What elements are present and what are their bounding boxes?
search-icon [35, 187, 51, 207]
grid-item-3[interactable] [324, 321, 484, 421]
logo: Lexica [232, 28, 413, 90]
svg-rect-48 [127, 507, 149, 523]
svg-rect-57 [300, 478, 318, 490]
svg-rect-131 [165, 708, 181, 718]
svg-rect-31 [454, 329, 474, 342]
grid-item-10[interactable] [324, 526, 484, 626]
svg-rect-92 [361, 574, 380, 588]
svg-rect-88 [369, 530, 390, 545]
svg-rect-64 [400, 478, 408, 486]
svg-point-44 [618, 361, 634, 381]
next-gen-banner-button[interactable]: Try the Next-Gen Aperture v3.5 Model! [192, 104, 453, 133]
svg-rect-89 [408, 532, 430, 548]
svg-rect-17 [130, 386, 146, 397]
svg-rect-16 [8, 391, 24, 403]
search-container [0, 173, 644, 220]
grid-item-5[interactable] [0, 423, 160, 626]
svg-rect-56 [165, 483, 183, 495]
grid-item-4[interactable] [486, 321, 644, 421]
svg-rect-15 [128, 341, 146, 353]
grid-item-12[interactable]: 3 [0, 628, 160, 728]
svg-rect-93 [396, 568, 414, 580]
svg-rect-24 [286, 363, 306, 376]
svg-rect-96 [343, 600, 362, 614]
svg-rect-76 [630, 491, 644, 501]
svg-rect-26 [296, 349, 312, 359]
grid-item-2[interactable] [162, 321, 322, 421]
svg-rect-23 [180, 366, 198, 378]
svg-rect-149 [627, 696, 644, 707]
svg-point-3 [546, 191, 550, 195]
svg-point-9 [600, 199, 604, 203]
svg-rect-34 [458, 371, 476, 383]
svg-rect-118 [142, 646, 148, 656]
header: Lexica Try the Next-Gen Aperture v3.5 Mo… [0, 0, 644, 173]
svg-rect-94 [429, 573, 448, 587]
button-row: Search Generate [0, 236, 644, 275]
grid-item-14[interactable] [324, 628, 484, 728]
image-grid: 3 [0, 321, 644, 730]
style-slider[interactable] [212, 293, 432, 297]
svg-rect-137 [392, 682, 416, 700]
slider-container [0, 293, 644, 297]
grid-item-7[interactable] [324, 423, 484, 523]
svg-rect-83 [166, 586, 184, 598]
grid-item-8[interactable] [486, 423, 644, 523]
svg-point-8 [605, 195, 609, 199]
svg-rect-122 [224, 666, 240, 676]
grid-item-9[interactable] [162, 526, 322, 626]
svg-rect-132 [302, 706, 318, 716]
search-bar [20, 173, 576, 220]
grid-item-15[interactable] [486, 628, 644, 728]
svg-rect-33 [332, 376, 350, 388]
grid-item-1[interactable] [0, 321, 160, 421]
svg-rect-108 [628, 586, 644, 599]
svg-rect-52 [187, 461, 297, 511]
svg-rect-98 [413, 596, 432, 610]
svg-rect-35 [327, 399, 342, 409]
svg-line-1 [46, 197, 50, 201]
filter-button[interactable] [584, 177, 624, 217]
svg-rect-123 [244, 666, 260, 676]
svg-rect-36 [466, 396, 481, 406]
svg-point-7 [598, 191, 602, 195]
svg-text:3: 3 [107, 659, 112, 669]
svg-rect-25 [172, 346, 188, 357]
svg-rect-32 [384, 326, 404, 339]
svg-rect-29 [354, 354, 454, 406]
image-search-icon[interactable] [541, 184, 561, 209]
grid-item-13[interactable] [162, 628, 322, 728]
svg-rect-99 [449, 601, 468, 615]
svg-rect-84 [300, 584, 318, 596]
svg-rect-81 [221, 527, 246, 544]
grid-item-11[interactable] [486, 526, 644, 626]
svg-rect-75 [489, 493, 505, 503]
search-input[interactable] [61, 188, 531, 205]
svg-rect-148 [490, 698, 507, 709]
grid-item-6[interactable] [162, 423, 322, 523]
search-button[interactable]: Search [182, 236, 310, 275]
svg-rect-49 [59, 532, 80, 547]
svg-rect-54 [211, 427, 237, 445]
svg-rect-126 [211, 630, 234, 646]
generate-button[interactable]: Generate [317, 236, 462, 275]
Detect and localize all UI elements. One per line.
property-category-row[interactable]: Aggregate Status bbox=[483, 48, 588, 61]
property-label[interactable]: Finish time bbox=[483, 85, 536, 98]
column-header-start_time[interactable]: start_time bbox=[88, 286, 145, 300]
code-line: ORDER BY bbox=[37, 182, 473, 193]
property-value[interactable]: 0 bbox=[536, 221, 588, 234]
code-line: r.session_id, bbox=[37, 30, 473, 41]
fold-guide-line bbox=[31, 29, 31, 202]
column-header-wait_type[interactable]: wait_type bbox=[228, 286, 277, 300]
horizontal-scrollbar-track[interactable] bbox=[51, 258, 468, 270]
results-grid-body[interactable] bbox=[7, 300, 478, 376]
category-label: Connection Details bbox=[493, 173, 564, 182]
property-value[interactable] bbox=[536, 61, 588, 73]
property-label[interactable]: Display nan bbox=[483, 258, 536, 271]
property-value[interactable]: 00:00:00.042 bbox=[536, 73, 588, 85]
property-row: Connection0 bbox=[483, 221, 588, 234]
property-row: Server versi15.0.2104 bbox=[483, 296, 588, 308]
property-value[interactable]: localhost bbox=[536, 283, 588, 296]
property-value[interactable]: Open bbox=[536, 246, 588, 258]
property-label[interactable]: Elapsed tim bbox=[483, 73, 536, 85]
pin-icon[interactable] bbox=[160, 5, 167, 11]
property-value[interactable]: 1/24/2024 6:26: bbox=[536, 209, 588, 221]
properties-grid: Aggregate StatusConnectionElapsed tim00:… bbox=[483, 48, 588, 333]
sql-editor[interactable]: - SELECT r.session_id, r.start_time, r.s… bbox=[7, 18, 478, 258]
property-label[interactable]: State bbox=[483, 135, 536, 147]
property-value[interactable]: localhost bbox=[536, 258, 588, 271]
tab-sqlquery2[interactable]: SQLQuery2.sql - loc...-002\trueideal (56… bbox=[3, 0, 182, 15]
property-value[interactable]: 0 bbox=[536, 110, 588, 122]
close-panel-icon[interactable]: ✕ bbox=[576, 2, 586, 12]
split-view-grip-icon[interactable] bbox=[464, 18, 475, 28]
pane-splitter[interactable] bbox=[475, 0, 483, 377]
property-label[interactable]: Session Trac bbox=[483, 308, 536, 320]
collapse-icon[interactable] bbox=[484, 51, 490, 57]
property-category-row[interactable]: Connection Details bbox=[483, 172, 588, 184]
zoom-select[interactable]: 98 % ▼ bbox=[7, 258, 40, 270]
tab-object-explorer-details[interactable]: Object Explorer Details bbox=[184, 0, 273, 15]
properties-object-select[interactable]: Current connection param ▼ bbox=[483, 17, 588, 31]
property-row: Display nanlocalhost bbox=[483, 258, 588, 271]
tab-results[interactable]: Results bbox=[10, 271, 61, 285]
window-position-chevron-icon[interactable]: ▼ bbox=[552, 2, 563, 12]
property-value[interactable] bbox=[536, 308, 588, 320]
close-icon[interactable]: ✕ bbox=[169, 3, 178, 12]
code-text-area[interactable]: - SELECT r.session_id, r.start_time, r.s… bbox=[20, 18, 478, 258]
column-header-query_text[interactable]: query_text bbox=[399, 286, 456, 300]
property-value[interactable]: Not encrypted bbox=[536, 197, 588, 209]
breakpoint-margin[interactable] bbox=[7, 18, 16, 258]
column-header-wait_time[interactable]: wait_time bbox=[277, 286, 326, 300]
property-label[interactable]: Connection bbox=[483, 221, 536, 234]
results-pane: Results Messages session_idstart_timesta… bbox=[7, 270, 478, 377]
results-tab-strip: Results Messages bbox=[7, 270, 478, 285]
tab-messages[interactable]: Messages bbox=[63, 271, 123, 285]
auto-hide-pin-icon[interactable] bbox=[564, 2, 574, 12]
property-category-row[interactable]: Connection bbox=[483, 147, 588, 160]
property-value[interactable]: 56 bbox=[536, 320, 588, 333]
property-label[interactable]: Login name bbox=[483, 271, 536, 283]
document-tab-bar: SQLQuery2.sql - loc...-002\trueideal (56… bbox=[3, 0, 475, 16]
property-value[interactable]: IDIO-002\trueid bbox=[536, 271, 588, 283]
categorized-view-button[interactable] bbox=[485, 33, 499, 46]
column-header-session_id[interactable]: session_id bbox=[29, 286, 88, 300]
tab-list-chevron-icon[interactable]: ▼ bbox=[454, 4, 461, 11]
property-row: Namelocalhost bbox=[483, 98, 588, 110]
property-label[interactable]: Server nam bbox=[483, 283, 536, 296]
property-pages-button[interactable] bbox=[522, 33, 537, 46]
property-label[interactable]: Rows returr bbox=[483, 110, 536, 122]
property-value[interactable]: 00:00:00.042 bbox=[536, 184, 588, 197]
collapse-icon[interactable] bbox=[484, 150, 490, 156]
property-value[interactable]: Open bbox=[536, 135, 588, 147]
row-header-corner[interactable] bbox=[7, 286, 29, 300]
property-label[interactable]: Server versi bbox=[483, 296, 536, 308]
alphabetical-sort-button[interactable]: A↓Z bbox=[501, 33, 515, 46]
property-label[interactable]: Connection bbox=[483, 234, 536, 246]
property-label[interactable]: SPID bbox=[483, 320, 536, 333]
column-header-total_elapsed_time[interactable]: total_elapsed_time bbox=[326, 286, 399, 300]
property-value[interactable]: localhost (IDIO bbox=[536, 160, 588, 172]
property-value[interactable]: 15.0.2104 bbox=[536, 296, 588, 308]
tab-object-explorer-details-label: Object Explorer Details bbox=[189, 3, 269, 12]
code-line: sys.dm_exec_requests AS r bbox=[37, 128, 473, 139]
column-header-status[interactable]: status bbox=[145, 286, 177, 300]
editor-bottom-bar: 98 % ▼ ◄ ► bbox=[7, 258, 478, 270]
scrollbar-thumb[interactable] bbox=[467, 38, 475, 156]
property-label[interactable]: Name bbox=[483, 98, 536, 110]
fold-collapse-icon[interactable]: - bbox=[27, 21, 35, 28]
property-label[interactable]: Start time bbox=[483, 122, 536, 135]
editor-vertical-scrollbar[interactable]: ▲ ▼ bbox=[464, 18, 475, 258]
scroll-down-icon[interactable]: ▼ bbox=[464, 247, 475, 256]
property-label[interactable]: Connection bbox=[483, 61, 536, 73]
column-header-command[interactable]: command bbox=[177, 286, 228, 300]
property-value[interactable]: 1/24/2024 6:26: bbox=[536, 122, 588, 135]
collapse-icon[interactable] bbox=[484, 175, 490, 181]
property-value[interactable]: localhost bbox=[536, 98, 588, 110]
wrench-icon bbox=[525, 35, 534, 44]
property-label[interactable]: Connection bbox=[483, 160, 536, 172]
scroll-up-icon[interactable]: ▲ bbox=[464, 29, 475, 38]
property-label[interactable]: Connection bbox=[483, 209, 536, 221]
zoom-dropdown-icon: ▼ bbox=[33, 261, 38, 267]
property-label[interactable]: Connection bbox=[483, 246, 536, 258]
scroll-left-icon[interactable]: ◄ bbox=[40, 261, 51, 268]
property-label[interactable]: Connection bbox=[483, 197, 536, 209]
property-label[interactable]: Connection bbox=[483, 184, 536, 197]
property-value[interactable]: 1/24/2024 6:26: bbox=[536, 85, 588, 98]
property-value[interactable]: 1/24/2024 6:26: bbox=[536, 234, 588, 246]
* * * * *
Problem statement
Respond with one number, the count of lines of the material that include "Generate".

Solution to this problem
2